And the high-ceilinged space is boisterous and bustling. What with carts
bearing tubs of dirty dishes clunking along the hardwood floor, the constant
arranging -- and rearranging -- of tables and chairs, the restless comings and
goings of carnivorous hordes, and the spirited verbal byplay on the part of
members of the staff, the frenetic ambulation can become unnerving. Despite
this apparent state of organized confusion, however -- and the complaints from
other reviewers regarding sporadic service -- I have always found the members
of the wait staff here to be, if not finely polished, at least competent and
professional in the timely fulfillment of their appointed tasks. Still, if you
desire a respite from some (but certainly not all) of the general hubbub,
prevail upon the hostess to seat you in one of the smaller side rooms... and
hope for the best.
The regular menu is a straightforward affair highlighting the restaurant's
USDA prime beef, which is aged on the premises, and a number of permanent
appetizers, potatoes & vegetables, and salads. There is also a daily
printed insert listing items (with prices) designed to appeal to seafood lovers
as well as carnivores with more adventurous palates. By any stretch of the
imagination, an evening at River Palm Terrace is NOT a
cheap date; but since a house salad and choice of French fries, baked Idaho
potato, or rice are included with the entrée -- and are usually additional
luxuries at more hoity-toity steakhouses -- the sticker shock may be somewhat
Among the appetizers, the Maryland jumbo lump crabmeat cocktail ($16.95) is
clearly the star of the show. A copious mound of sweet, succulent nuggets is
set on a bed of radicchio and garnished with ramekins of spicy cocktail sauce
and horseradish. A fabulous starter. As are the grilled
tender-right-down-to-the-stem artichoke hearts accompanied by pristinely fresh
mâche and drizzles of olive oil and balsamic vinegar ($11.95).

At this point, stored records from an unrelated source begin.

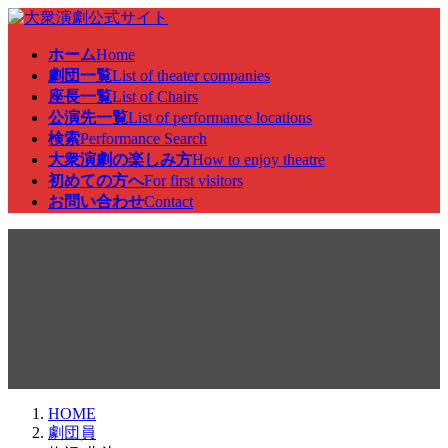
コ
ナ
ン
ビ
ホーム
Home
テ
ゲ
劇団一覧
List of theater companies
ン
ー
座長一覧
List of Chairs
ツ
シ
公演先一覧
List of performance locations
へ
ョ
検索
Performance Search
ス
ン
大衆演劇の楽しみ方
How to enjoy theatre
キ
に
初めての方へ
For first visitors
ッ
移
お問い合わせ
Contact
プ
動
劇団員
HOME
劇団員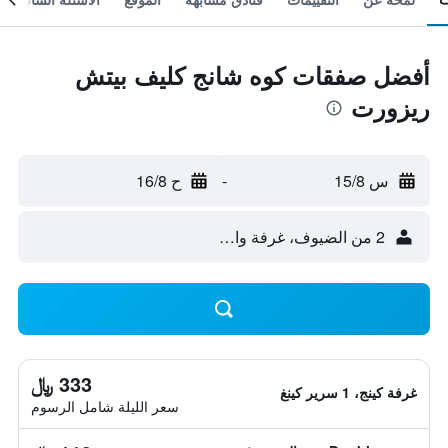
أفضل صفقات كوه شانج كليف بيتش
ريزورت
س 15/8
-
ح 16/8
2 من الضيوف، غرفة واحدة
333 ﷼
غرفة كينج، 1 سرير كينغ
سعر الليلة شامل الرسوم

The presentation of fried calamari with fresh tomato-basil sauce ($10.95) is
also quite good. The squid is lightly breaded, perfectly cooked, and
surprisingly tender. The Maryland crab cakes ($14.95), on the other hand, are
overpriced and suffer from a surfeit of filler. They resemble potato
croquettes, which isn't at all surprising, as they contain infinitely more
whipped potato than they do crab. Although nicely seasoned with green onions
and dash of pimento, at these elevated tariffs, one expects a good deal more
crustacean for the money.
And speaking of unreasonable monetary machinations... nothing beats the hot
seafood platter for two, which weighs in at a whopping $32.50. Consisting of
two of the aforementioned potato-crab croquettes, mountain of calamari, and six
rubbery, scorched clams casino, it simply isn't worth the hefty price tag.
The Caesar salad ($6.95) also leaves a great deal to be desired. The romaine
suffers from a severe case of battle fatigue, the anchovy-tinged dressing is
slightly off tasting, Parmesan cheese is conspicuous by its absence, and the
croutons are stale. Hardly inspiring. Much preferred is the freebie house
salad. Chopped lettuces, tomato, cucumber, and onions are tossed with a light
vinaigrette in a faux wooden bowl by your server and then plated for individual
diners. A silver gravy boat of crumbled blue cheese adds to the festivities.
Very nice, indeed.
Like the appetizers, entrées have their ups and downs. The grilled rib eye
steak ($33.95) is beautifully textured, alive with flavor, and finds a perfect
complement in a topping of earthy Gorgonzola cheese. The presentation of
grilled medallions of filet mignon ($28.95), four petite segments surrounding
an epicenter of mashed potatoes and tiara of sautéed spinach, sounds like a
good idea -- especially since the potatoes are positively hedonistic and the
obviously fresh greenery is tinged with garlic -- but the medallions lack the
velvety texture so characteristic of this cut of meat and are decidedly fatty
If you decide to go the filet mignon route, stick with the infinitely
superior prime butcher cut ($32.95). And if your wallet is up to the challenge,
you might also consider the prodigious prime porterhouse for two ($74.00). Also
available are the prime T-bone for one ($37.00) and hefty veal chop ($28.95).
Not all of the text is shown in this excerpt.